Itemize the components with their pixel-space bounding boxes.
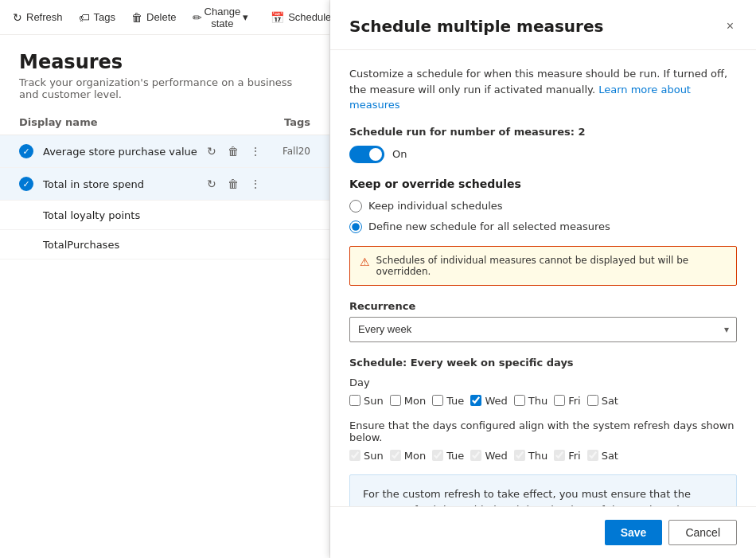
radio-keep[interactable] — [349, 200, 362, 213]
toolbar: ↻ Refresh 🏷 Tags 🗑 Delete ✏ Change state… — [0, 0, 329, 35]
delete-label: Delete — [146, 11, 177, 23]
day-sun[interactable]: Sun — [349, 395, 384, 407]
refresh-button[interactable]: ↻ Refresh — [6, 8, 69, 27]
day-thu-checkbox[interactable] — [514, 395, 525, 406]
list-item[interactable]: TotalPurchases — [0, 230, 329, 259]
modal-footer: Save Cancel — [330, 506, 756, 558]
day-fri[interactable]: Fri — [554, 395, 581, 407]
schedule-label: Schedule — [288, 11, 331, 23]
sys-wed-checkbox — [470, 450, 481, 461]
sys-wed-label: Wed — [485, 450, 507, 462]
cancel-button[interactable]: Cancel — [668, 520, 737, 545]
sys-sun-checkbox — [349, 450, 360, 461]
radio-group: Keep individual schedules Define new sch… — [349, 200, 737, 233]
item-check: ✓ — [19, 144, 37, 158]
day-sat-label: Sat — [602, 395, 618, 407]
item-delete-button[interactable]: 🗑 — [224, 176, 242, 192]
sys-thu-label: Thu — [528, 450, 548, 462]
system-days-row: Sun Mon Tue Wed Thu Fri — [349, 450, 737, 462]
list-item[interactable]: ✓ Average store purchase value ↻ 🗑 ⋮ Fal… — [0, 135, 329, 168]
toggle-label: On — [392, 148, 407, 160]
item-delete-button[interactable]: 🗑 — [224, 143, 242, 159]
sys-day-thu: Thu — [514, 450, 548, 462]
left-panel: ↻ Refresh 🏷 Tags 🗑 Delete ✏ Change state… — [0, 0, 330, 558]
schedule-button[interactable]: 📅 Schedule — [264, 8, 337, 27]
schedule-subtitle: Schedule: Every week on specific days — [349, 357, 737, 369]
day-thu[interactable]: Thu — [514, 395, 548, 407]
pencil-icon: ✏ — [193, 11, 202, 24]
day-wed-checkbox[interactable] — [470, 395, 481, 406]
item-refresh-button[interactable]: ↻ — [204, 143, 220, 159]
day-thu-label: Thu — [528, 395, 548, 407]
day-sun-label: Sun — [364, 395, 384, 407]
day-fri-checkbox[interactable] — [554, 395, 565, 406]
days-row: Sun Mon Tue Wed Thu Fri — [349, 395, 737, 407]
warning-icon: ⚠ — [360, 256, 370, 268]
day-sat[interactable]: Sat — [587, 395, 618, 407]
item-check: ✓ — [19, 177, 37, 191]
radio-define-item[interactable]: Define new schedule for all selected mea… — [349, 220, 737, 233]
radio-define[interactable] — [349, 220, 362, 233]
tags-button[interactable]: 🏷 Tags — [72, 8, 122, 27]
sys-day-sat: Sat — [587, 450, 618, 462]
sys-mon-label: Mon — [404, 450, 426, 462]
close-button[interactable]: × — [723, 16, 737, 37]
page-header: Measures Track your organization's perfo… — [0, 35, 329, 110]
change-state-button[interactable]: ✏ Change state ▾ — [186, 2, 255, 33]
day-mon-checkbox[interactable] — [390, 395, 401, 406]
recurrence-label: Recurrence — [349, 300, 737, 312]
sys-sat-label: Sat — [602, 450, 618, 462]
day-tue-label: Tue — [446, 395, 464, 407]
sys-fri-label: Fri — [568, 450, 581, 462]
day-sun-checkbox[interactable] — [349, 395, 360, 406]
page-title: Measures — [19, 51, 310, 73]
tags-label: Tags — [94, 11, 115, 23]
day-mon[interactable]: Mon — [390, 395, 426, 407]
list-item[interactable]: Total loyalty points — [0, 201, 329, 230]
save-button[interactable]: Save — [605, 520, 663, 545]
day-tue[interactable]: Tue — [432, 395, 464, 407]
day-mon-label: Mon — [404, 395, 426, 407]
radio-keep-item[interactable]: Keep individual schedules — [349, 200, 737, 213]
tags-column-header: Tags — [263, 116, 310, 128]
item-name: Total loyalty points — [43, 209, 140, 221]
chevron-down-icon: ▾ — [243, 11, 248, 23]
day-wed[interactable]: Wed — [470, 395, 507, 407]
sys-tue-checkbox — [432, 450, 443, 461]
item-more-button[interactable]: ⋮ — [247, 143, 264, 159]
day-tue-checkbox[interactable] — [432, 395, 443, 406]
schedule-modal: Schedule multiple measures × Customize a… — [330, 0, 756, 558]
item-refresh-button[interactable]: ↻ — [204, 176, 220, 192]
change-state-label: Change state — [205, 6, 241, 29]
day-sat-checkbox[interactable] — [587, 395, 598, 406]
sys-day-wed: Wed — [470, 450, 507, 462]
day-fri-label: Fri — [568, 395, 581, 407]
schedule-run-label: Schedule run for number of measures: 2 — [349, 126, 737, 138]
item-name: TotalPurchases — [43, 239, 119, 251]
recurrence-select[interactable]: Every week Every day Every month — [349, 317, 737, 342]
modal-body: Customize a schedule for when this measu… — [330, 50, 756, 506]
schedule-toggle[interactable] — [349, 146, 384, 163]
item-actions: ↻ 🗑 ⋮ — [204, 176, 264, 192]
toggle-slider — [349, 146, 384, 163]
refresh-icon: ↻ — [13, 11, 22, 24]
sys-day-fri: Fri — [554, 450, 581, 462]
modal-title: Schedule multiple measures — [349, 17, 603, 36]
modal-header: Schedule multiple measures × — [330, 0, 756, 50]
item-name: Total in store spend — [43, 178, 204, 190]
sys-day-sun: Sun — [349, 450, 384, 462]
warning-box: ⚠ Schedules of individual measures canno… — [349, 246, 737, 286]
selected-check-icon: ✓ — [19, 177, 33, 191]
sys-fri-checkbox — [554, 450, 565, 461]
list-item[interactable]: ✓ Total in store spend ↻ 🗑 ⋮ — [0, 168, 329, 201]
warning-text: Schedules of individual measures cannot … — [376, 255, 727, 277]
align-label: Ensure that the days configured align wi… — [349, 419, 737, 443]
radio-keep-label: Keep individual schedules — [368, 200, 503, 212]
sys-day-tue: Tue — [432, 450, 464, 462]
delete-button[interactable]: 🗑 Delete — [125, 8, 183, 27]
radio-define-label: Define new schedule for all selected mea… — [368, 220, 610, 232]
sys-sun-label: Sun — [364, 450, 384, 462]
item-more-button[interactable]: ⋮ — [247, 176, 264, 192]
day-wed-label: Wed — [485, 395, 507, 407]
modal-description: Customize a schedule for when this measu… — [349, 66, 737, 113]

*WORK ITEM*
Please show every line above that includes the word "warning".

*RESULT*
warning-icon: ⚠ — [360, 256, 370, 268]
warning-box: ⚠ Schedules of individual measures canno… — [349, 246, 737, 286]
warning-text: Schedules of individual measures cannot … — [376, 255, 727, 277]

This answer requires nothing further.